Schema layer Concern Required fields Validation rule Ambiguity handling
Identity Stabilise record identity across duplicated clause IDs and preserve source traceability record_uid, source_clause_id, source_text, provenance_ref record_uid unique in the dataset; source_text non-empty; source_clause_id may repeat If a source_clause_id repeats with distinct text, the rows are kept separate and marked ambiguity_profile.identity_conflict=true
Clause role Preserve the inferential class of each statement for downstream interpretation clause_class, modality_profile A missing or unknown class is invalid; defaulting is disallowed unless explicitly justified Mixed or uncertain frames are marked ambiguity_profile.role_conflict=true with an explanatory note
Lexical-semantic Represent term evidence and polysemy burden at row level term_lemma_set, ambiguity_profile Each mapped high-frequency lemma carries a confidence label Polysemous terms retain their confidence label (strong, moderate, weak) and a method-evidence summary
Ontological mapping Bind terms to primitives and relations under declared constraints primitive_assignments, relation_assignments, residual_flag Mappings outside the allowed primitive or relation sets are invalid; each assignment carries a rationale tag Where no stable assignment exists, residual_flag is set true with a residual_reason and a review pathway
Governance audit Keep artefact behaviour reproducible and reviewable across chapter boundaries provenance_ref, residual_flag, notes Every verified row traces to its source object and its chapter claim-bank identifier Residuals are never suppressed; an unresolved row carries a documented disposition stage

Clause Representation Contract (field-level type)

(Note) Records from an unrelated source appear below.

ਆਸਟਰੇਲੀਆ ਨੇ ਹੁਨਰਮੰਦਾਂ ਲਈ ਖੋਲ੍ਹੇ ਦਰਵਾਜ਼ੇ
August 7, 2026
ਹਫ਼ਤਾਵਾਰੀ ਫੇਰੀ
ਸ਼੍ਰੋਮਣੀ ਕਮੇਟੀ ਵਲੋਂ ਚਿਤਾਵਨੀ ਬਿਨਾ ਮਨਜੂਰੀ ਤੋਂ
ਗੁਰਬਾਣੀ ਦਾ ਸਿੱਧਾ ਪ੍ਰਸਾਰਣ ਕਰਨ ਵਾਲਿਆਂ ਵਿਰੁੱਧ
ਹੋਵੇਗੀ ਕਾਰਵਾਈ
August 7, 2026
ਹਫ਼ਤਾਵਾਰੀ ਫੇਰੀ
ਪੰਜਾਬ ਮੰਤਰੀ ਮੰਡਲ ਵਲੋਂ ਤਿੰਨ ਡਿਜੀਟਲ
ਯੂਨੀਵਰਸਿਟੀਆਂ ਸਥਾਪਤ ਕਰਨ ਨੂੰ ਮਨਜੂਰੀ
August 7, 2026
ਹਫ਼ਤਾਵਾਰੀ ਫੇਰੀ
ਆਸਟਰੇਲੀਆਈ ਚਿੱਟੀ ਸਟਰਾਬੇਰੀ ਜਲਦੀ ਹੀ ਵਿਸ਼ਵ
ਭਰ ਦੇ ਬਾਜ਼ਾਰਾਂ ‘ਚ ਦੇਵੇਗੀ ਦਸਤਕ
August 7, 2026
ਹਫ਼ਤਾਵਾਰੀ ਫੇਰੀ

Every schema row is governed by the field-level type contract below. Each field exists because a measured failure mode requires it — the failure analysis is in Chapter 5, Section 5.4 — so no field is optional: removing any one reintroduces the failure mode it was designed to prevent.

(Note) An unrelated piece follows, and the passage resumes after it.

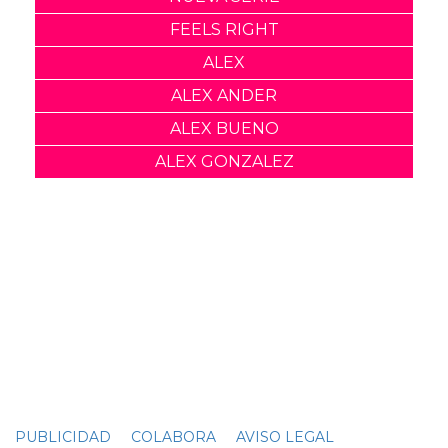
Nombre:
Publicar Comentario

Field Requirement Allowed values / types Validation rule Ambiguity handling
record_uid Required; stable unique identity sha1(source_clause_id concatenated with source_text) string Unique across all rows; non-null Identity collisions are treated as blocking defects
source_clause_id Required; non-unique allowed String (e.g. 07-01-17) Non-empty Repeats are allowed only with a distinct record_uid
source_text Required Non-empty string Length greater than zero after trimming Text variants are retained as separate evidence rows
clause_class Required design_requirement, rationale, applicable_to, other Enum membership An uncertain class requires an explicit note and a role_conflict marker
term_lemma_set Required for analytic rows Array of lemma strings Array exists; each lemma normalised Uncertain lemmas are flagged in ambiguity_profile
primitive_assignments Required for mapped rows Array of {term, primitive, rationale} Primitive in the approved set An unresolved term takes the residual path rather than a forced assignment
relation_assignments Required when a semantic relation is explicit Array of canonical relation tags Relation in the approved set A disputed relation is marked with a confidence label and a note
modality_profile Required Object (modal_terms, normative_force) Object present Weak or ambiguous force classifications are recorded explicitly
ambiguity_profile Required Object (polysemy_confidence, identity_conflict, role_conflict, notes) Object present with keys Confidence labels are preserved from the source analyses
residual_flag Required Boolean Boolean present A true value requires a residual_reason and a planned disposition
provenance_ref Required Source file path plus location anchor The trace path must resolve Unresolved provenance is blocking for a verified claim

Foundational Entity Inventory

The foundational inventory is the stratified vocabulary of spatial-semantic entities that remains after the ablation-justified removal of zone. It is organised into seven schematic primitives — irreducible conceptual baselines — and seven elaborated composites construed from them through the relation operators (Canonical Relation Set, below). The set is closed by empirical ablation rather than by definitional fiat: any extension requires a comparable ablation justification before a new term is admitted to the governed schema.

Schematic primitives

Primitive Domain Justification
space Spatial entity Core spatial concept; maps to IFC IfcSpace and BOT bot:Space
boundary Spatial boundary Containment and separation construct; maps to IFC IfcRelSpaceBoundary
element Built component Generic physical component; maps to IFC IfcBuildingElement
quality Attribute Dimensional, material, or performance attribute; thesis-specific (ablation: 16.4 per cent information loss on removal)
activity Function Occupant activity supported by an entity; thesis-specific (ablation: 30.3 per cent information loss on removal)
context Governance Environmental or regulatory scope qualifier; thesis-specific (ablation justified by coverage necessity)
actor Participant The human subject a requirement addresses; thesis-specific, made explicit under the re-stratification and inheriting the participant terms formerly recorded under role (ablation justified by coverage necessity)

Elaborated composites

Composite Domain Justification
room Spatial entity Named functional space; maps to an IFC IfcSpace subtype
dwelling Spatial entity Highest-level habitable unit; maps to IFC IfcBuilding
opening Spatial boundary Access point between bounded spaces; maps to IFC IfcOpeningElement
path Circulation Designed movement route; maps to IFC IfcSpace (circulation subtype)
level Vertical position Storey or vertical stratum; maps to IFC IfcBuildingStorey
fixture Built component Fixed service or fitting; maps to IFC IfcFurnishingElement
role Function Functional assignment of an actor and activity to an entity, expressed relationally through serves_role; thesis-specific (ablation justified by coverage necessity)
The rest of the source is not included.